January 26, 2009
Maybe it’s the funny name that caught my eye. Or the fact that this young green durum wheat looks so damn healthy. (And, as it turns out, IS so damn healthy.) Either way, I grabbed the package of Freekeh off of the Trader Joe’s shelf faster than you can throw this grain into soup for a well-rounded meal.
Freekeh has a great nutty flavor with a pleasant, mild smokiness that makes it a great accompaniment to meat. (I haven’t tried it with lamb yet, but am sure they’re a great match.) Freekeh is also hearty in a way that makes it a nice substitute for meat in soups and stews. So far, I’ve thrown it into butternut squash soup and a chickpea spinach curry—Isaac (and I) loved both.
So what’s the scoop on Freekeh?
What’s the scoop?
An ancient food dating back to 2300 BC popular in Arab cooking, Freekeh is a durum wheat harvested before it has fully matured, while the seeds are still soft. The wheat is sundried and set on fire. The stem and chaff burn off while the seeds, still full of moisture, get nicely roasted. Then they are sundried again, cracked, and rubbed, which is how this nutritious grain gets its name (farik means “rubbed” in Arabic).

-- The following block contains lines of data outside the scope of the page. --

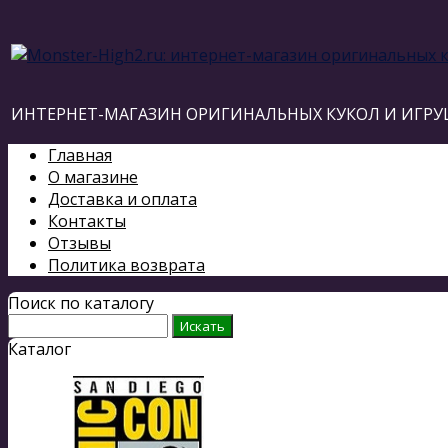
ИНТЕРНЕТ-МАГАЗИН ОРИГИНАЛЬНЫХ КУКОЛ И ИГРУ
Главная
О магазине
Доставка и оплата
Контакты
Отзывы
Политика возврата
Поиск по каталогу
Каталог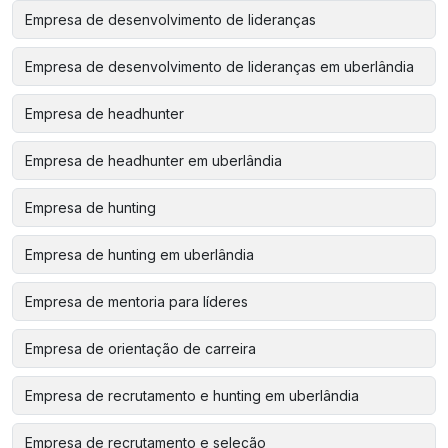
Empresa de desenvolvimento de lideranças
Empresa de desenvolvimento de lideranças em uberlândia
Empresa de headhunter
Empresa de headhunter em uberlândia
Empresa de hunting
Empresa de hunting em uberlândia
Empresa de mentoria para líderes
Empresa de orientação de carreira
Empresa de recrutamento e hunting em uberlândia
Empresa de recrutamento e seleção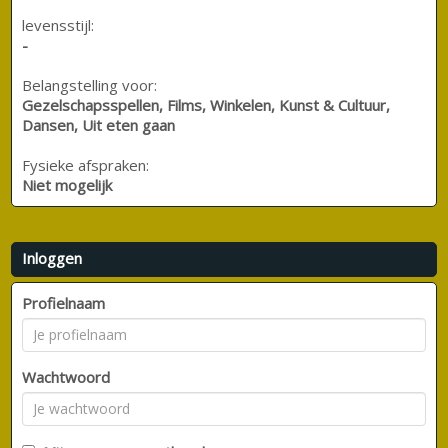
levensstijl:
-
Belangstelling voor:
Gezelschapsspellen, Films, Winkelen, Kunst & Cultuur,
Dansen, Uit eten gaan
Fysieke afspraken:
Niet mogelijk
Inloggen
Profielnaam
Wachtwoord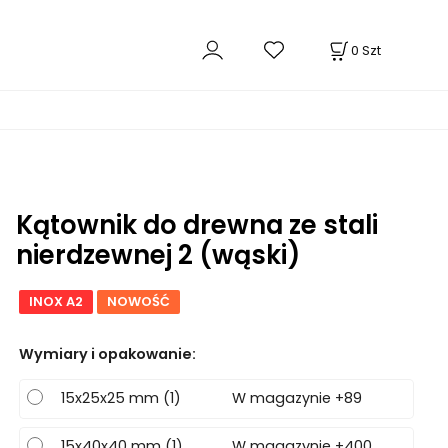
0
Szt
Kątownik do drewna ze stali
nierdzewnej 2 (wąski)
INOX A2
NOWOŚĆ
Wymiary i opakowanie
:
15x25x25 mm (1)
W magazynie +89
15x40x40 mm (1)
W magazynie +400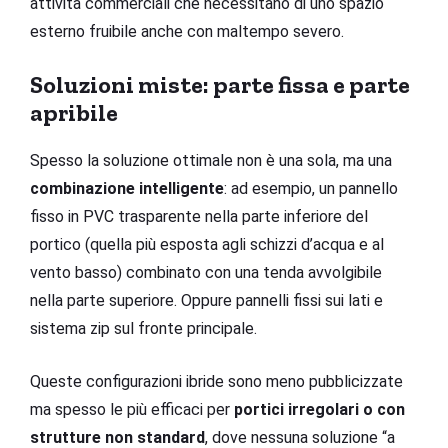
attività commerciali che necessitano di uno spazio
esterno fruibile anche con maltempo severo.
Soluzioni miste: parte fissa e parte
apribile
Spesso la soluzione ottimale non è una sola, ma una
combinazione intelligente
: ad esempio, un pannello
fisso in PVC trasparente nella parte inferiore del
portico (quella più esposta agli schizzi d’acqua e al
vento basso) combinato con una tenda avvolgibile
nella parte superiore. Oppure pannelli fissi sui lati e
sistema zip sul fronte principale.
Queste configurazioni ibride sono meno pubblicizzate
ma spesso le più efficaci per
portici irregolari o con
strutture non standard
, dove nessuna soluzione “a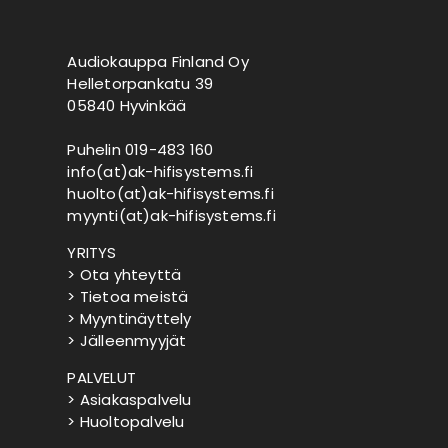
Audiokauppa Finland Oy
Helletorpankatu 39
05840 Hyvinkää
Puhelin 019-483 160
info(at)ak-hifisystems.fi
huolto(at)ak-hifisystems.fi
myynti(at)ak-hifisystems.fi
YRITYS
> Ota yhteyttä
> Tietoa meistä
> Myyntinäyttely
> Jälleenmyyjät
PALVELUT
> Asiakaspalvelu
> Huoltopalvelu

Trader Joe’s offers a nicely chewy Freekeh that’s fully cooked and ready to heat. Traditionally, though, Freekeh comes dried and requires cooking in liquid until tender (1 part dried freekeh to 2 parts liquid).
How is it good for us?
Because freekeh is harvested while young, it is higher in protein, vitamins, and minerals than other grains:
Freekeh Hot Cereal
(can be adapted for wheat-eating kids 10+ mos)
1 cup organic apple cider (pear and apricot nectar work, too)
¼ cup chopped organic dried fruits
½ cup chopped fresh, organic apple (or pear)
1 tsp grated fresh, organic ginger
¼ tsp ground, organic cinnamon
1/8 cup ground organic flaxseed (optional)
¼ cup organic, whole milk yogurt (optional)
¼ cup chopped walnuts or almonds (optional; skip for kids younger than one-year-old and/or with suspected allergy or family history of nut allergies)
1. Simmer freekeh, dried fruit, apple, ginger and cinnamon in cider over medium heat until dried fruit plumps and the mixture thickens to a porridge consistency.
2. Take off heat and stir in flaxseed.
3. Serve warm topped with whole milk yogurt and nuts.